His later works were also very different in appearance from other finished paintings of the day, with visible marks, diffuse light and colour effects, scratchings and more. However the great majority of his paintings retained fine detail and sharpness in objects shown in the foreground, here the cattle and their long cast shadows, and those were seldom as gestural as became popular during the latter half of the century.


Eugène Delacroix was another leading painter who adopted modern pigments early, and kept many colours in his palette. In his The Death of Sardanapalos (1827) the reds and golds range from 65-77% saturation, but his range of hues is relatively limited and traditional.


Delacroix’s Liberty Leading the People (1830) also uses quite a traditional palette, with only the reds reaching high saturations, of around 83%.


Gustave Courbet’s The Sculptor (1845) has a wider range of more saturated colours.
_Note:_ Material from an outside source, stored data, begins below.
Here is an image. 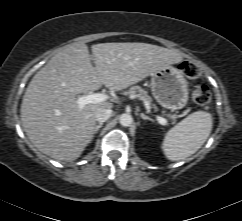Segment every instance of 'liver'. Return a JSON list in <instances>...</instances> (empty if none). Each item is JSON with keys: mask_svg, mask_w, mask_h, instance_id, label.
<instances>
[{"mask_svg": "<svg viewBox=\"0 0 242 221\" xmlns=\"http://www.w3.org/2000/svg\"><path fill=\"white\" fill-rule=\"evenodd\" d=\"M91 48L95 67L86 44L64 46L34 75L23 96L21 120L29 140L58 161L80 157L93 138L96 109L113 107L104 101L80 110L78 94L102 85L119 91L183 59L174 50L147 43H100Z\"/></svg>", "mask_w": 242, "mask_h": 221, "instance_id": "obj_1", "label": "liver"}]
</instances>
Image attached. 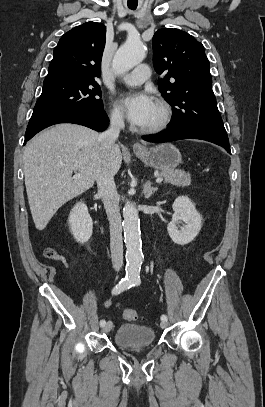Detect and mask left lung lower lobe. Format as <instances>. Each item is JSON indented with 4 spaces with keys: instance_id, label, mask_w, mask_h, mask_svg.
<instances>
[{
    "instance_id": "1",
    "label": "left lung lower lobe",
    "mask_w": 265,
    "mask_h": 407,
    "mask_svg": "<svg viewBox=\"0 0 265 407\" xmlns=\"http://www.w3.org/2000/svg\"><path fill=\"white\" fill-rule=\"evenodd\" d=\"M143 139L149 142H168L180 139H201L222 146L227 150L228 153H231L228 139L221 138L206 131L194 128H168V130L160 134L144 136Z\"/></svg>"
}]
</instances>
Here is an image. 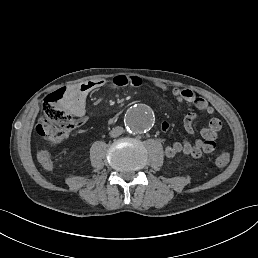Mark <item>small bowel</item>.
I'll list each match as a JSON object with an SVG mask.
<instances>
[{
	"label": "small bowel",
	"instance_id": "small-bowel-1",
	"mask_svg": "<svg viewBox=\"0 0 258 258\" xmlns=\"http://www.w3.org/2000/svg\"><path fill=\"white\" fill-rule=\"evenodd\" d=\"M105 84L106 81L104 79H94L77 85H72L67 88L65 97L61 102V106L73 115L83 117L85 115V106L88 95L100 89ZM112 84L116 87H138L142 84V80L136 76L118 75L113 78ZM156 86L164 91L168 89L166 85L161 83H157ZM171 93L178 102L191 103L197 110L205 111L209 117V122L201 131L202 139H198L194 142L184 139L182 141L166 145L164 148L165 156L173 158L179 154H183L192 158H199L203 154L212 153L216 147V139L222 128L220 120L214 116V109L209 106L208 102L204 98L198 97L190 89L174 87L171 89ZM196 118L197 115L195 113H189L184 119V127L189 134L194 133V123ZM161 128L163 131H166L169 128V124L167 122H163ZM37 159L45 170L49 171L53 169L54 161L49 150H40L37 153Z\"/></svg>",
	"mask_w": 258,
	"mask_h": 258
}]
</instances>
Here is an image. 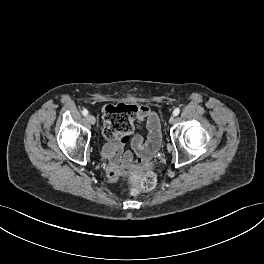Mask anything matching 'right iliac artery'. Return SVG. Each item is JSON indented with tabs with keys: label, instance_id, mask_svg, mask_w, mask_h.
<instances>
[{
	"label": "right iliac artery",
	"instance_id": "right-iliac-artery-1",
	"mask_svg": "<svg viewBox=\"0 0 264 264\" xmlns=\"http://www.w3.org/2000/svg\"><path fill=\"white\" fill-rule=\"evenodd\" d=\"M82 114H83L84 116H87V115H88V110H87V109H84V110L82 111Z\"/></svg>",
	"mask_w": 264,
	"mask_h": 264
}]
</instances>
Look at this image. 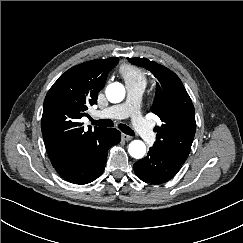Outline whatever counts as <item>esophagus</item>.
Returning <instances> with one entry per match:
<instances>
[{"label": "esophagus", "mask_w": 243, "mask_h": 243, "mask_svg": "<svg viewBox=\"0 0 243 243\" xmlns=\"http://www.w3.org/2000/svg\"><path fill=\"white\" fill-rule=\"evenodd\" d=\"M122 139L125 140V141H130L132 139V137L123 133L122 134Z\"/></svg>", "instance_id": "1"}]
</instances>
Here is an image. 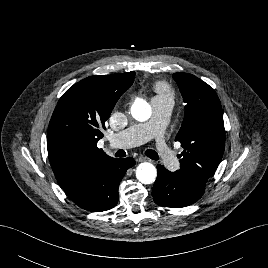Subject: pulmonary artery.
Instances as JSON below:
<instances>
[{"mask_svg": "<svg viewBox=\"0 0 268 268\" xmlns=\"http://www.w3.org/2000/svg\"><path fill=\"white\" fill-rule=\"evenodd\" d=\"M150 103L153 112L152 119L148 122L132 125L122 133L112 134L109 137L110 146L112 148H129L153 137H157L155 152L163 159L166 166L173 167L177 164L178 159L165 140L159 137L169 120L172 105L169 101L158 97L152 98Z\"/></svg>", "mask_w": 268, "mask_h": 268, "instance_id": "1", "label": "pulmonary artery"}]
</instances>
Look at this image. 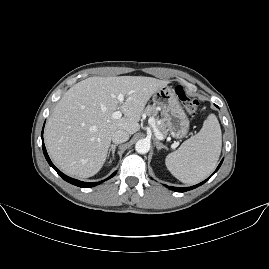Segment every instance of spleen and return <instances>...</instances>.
Here are the masks:
<instances>
[{
	"instance_id": "spleen-1",
	"label": "spleen",
	"mask_w": 269,
	"mask_h": 269,
	"mask_svg": "<svg viewBox=\"0 0 269 269\" xmlns=\"http://www.w3.org/2000/svg\"><path fill=\"white\" fill-rule=\"evenodd\" d=\"M222 148L220 124L210 114L199 133L184 141L178 150L167 155L166 167L183 183L196 184L215 169Z\"/></svg>"
}]
</instances>
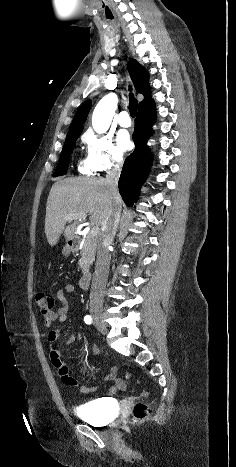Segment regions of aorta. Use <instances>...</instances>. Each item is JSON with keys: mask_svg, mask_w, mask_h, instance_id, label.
I'll list each match as a JSON object with an SVG mask.
<instances>
[{"mask_svg": "<svg viewBox=\"0 0 236 467\" xmlns=\"http://www.w3.org/2000/svg\"><path fill=\"white\" fill-rule=\"evenodd\" d=\"M117 104V95L109 93L96 105L92 115V127L97 133H105L109 129Z\"/></svg>", "mask_w": 236, "mask_h": 467, "instance_id": "obj_1", "label": "aorta"}]
</instances>
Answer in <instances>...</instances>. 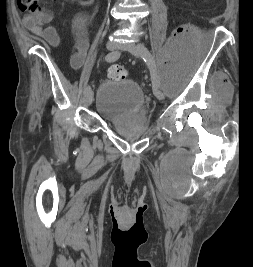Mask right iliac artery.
Masks as SVG:
<instances>
[{"label":"right iliac artery","mask_w":253,"mask_h":267,"mask_svg":"<svg viewBox=\"0 0 253 267\" xmlns=\"http://www.w3.org/2000/svg\"><path fill=\"white\" fill-rule=\"evenodd\" d=\"M119 57H120V52L114 51V52H110L109 54H107L105 57V60L107 62H114V61L118 60ZM90 90H91V88L89 86L84 87L85 94L87 92H89Z\"/></svg>","instance_id":"1"}]
</instances>
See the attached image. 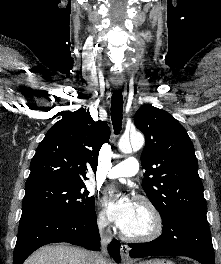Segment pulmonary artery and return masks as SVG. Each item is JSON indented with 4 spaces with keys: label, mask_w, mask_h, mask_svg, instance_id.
Listing matches in <instances>:
<instances>
[{
    "label": "pulmonary artery",
    "mask_w": 221,
    "mask_h": 264,
    "mask_svg": "<svg viewBox=\"0 0 221 264\" xmlns=\"http://www.w3.org/2000/svg\"><path fill=\"white\" fill-rule=\"evenodd\" d=\"M139 171L138 160L134 157H130L112 167L108 174V179H116L122 177H132Z\"/></svg>",
    "instance_id": "1"
}]
</instances>
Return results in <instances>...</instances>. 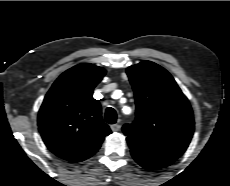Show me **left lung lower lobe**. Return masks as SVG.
Segmentation results:
<instances>
[{"instance_id":"obj_1","label":"left lung lower lobe","mask_w":230,"mask_h":186,"mask_svg":"<svg viewBox=\"0 0 230 186\" xmlns=\"http://www.w3.org/2000/svg\"><path fill=\"white\" fill-rule=\"evenodd\" d=\"M131 154L133 158L135 159V161L146 169L163 168L172 163V161L150 158V157L142 156L134 152H131Z\"/></svg>"}]
</instances>
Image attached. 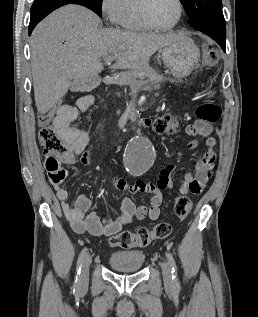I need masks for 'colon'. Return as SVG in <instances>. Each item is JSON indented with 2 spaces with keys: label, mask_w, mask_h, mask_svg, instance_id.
Listing matches in <instances>:
<instances>
[{
  "label": "colon",
  "mask_w": 258,
  "mask_h": 317,
  "mask_svg": "<svg viewBox=\"0 0 258 317\" xmlns=\"http://www.w3.org/2000/svg\"><path fill=\"white\" fill-rule=\"evenodd\" d=\"M213 53H211L210 63L214 62ZM212 89H209V93ZM221 114V109L218 105L212 102H203L196 109V116L199 120L214 123ZM53 119V113H47L41 118V123L44 125L39 132V142L46 154L57 156L62 160L71 163L74 161V156L67 142L61 137L57 129L50 125ZM153 129L157 133H172L175 131L176 123L169 114H163L157 117L152 123ZM192 209V201L185 196H179L174 202V211L178 219L185 220ZM172 231L169 223H157L151 228L142 227L137 231H122L113 235L109 239V243L113 247L129 249L133 247H145L155 240H163L167 238Z\"/></svg>",
  "instance_id": "colon-1"
}]
</instances>
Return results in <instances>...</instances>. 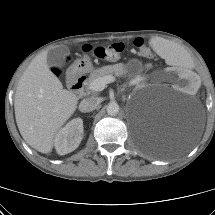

The dark blue, presumably Prussian blue, has a saturation of 56%, the leather gold rises to 70%, and the mid brown on the figure’s trousers is highest at 80%.


Although just after this article’s cut-off date, Courbet’s The Painter’s Studio (1855) is much more traditional in its appearance and palette, with most of its colours below 40% saturation, the highest at only 60%.
Example palettes include:
- Thomas Gainsborough (c 1760): yellow ochre, red lake, natural ultramarine blue, Prussian blue, indigo, green earth, ‘Prussian green’ (Prussian blue mixed with yellow ochre), red earth, raw umber, burnt umber, Cremona (lead) white, lamp black;
- Jacques-Louis David (c 1820): Naples yellow, yellow ochre, brown-pink (dull orange), light red, vermilion, crimson lake, (? blue), green earth, Indian red, raw sienna, burnt sienna, raw umber, burnt umber, brown ochre, flake (lead) white, ivory black, vine black;
- John Constable (c 1836): chrome yellow, yellow ochre, vermilion, madder, cobalt blue, Prussian blue, emerald green, ‘Prussian green’ (Prussian blue mixed with yellow ochre), raw sienna, burnt sienna, flake (lead) white, lamp black;
- JAD Ingres (c 1850): Naples yellow, yellow ochre, vermilion, light red, (? blue), blue-black (?Prussian blue), raw umber, flake (lead) white, vine black;
- Eugène Delacroix (after 1850): cadmium yellow, Naples yellow, golden yellow lake, yellow ochre, vermilion, madder lake, red lake, synthetic ultramarine blue, cobalt blue, Prussian blue, green earth, emerald green, raw umber, burnt umber, raw sienna, burnt sienna, Cassel earth, Vandyke brown, flake (lead) white, zinc white, mummy, black.
In comparison with two centuries earlier, a typical full palette of paints in 1850 would have shown an increase in the number of colours, adding emerald green and probably asphalt/bitumen/mummy, with increased saturations in yellow (chrome yellow), reds (better madder lakes), and blues (Prussian blue).
Technique
This period saw a general transition to more direct methods of painting, including what is often known now as alla prima, with less reliance on the building up of multiple layers, and glazes.
At the same time, plein air oil sketches became quite widely practised, by Constable and many others. However at this time, these oil sketches were not intended for general sale or exhibition. It was only with the advent of the Barbizon School in the early to mid nineteenth century that less finished and sketch-like works started to appear in public view.
References
Artists’ Pigments. A Handbook of Their History and Characteristics, four volumes, various editors and many contributors, National Gallery of Art and Archetype Publications. 1986-2007.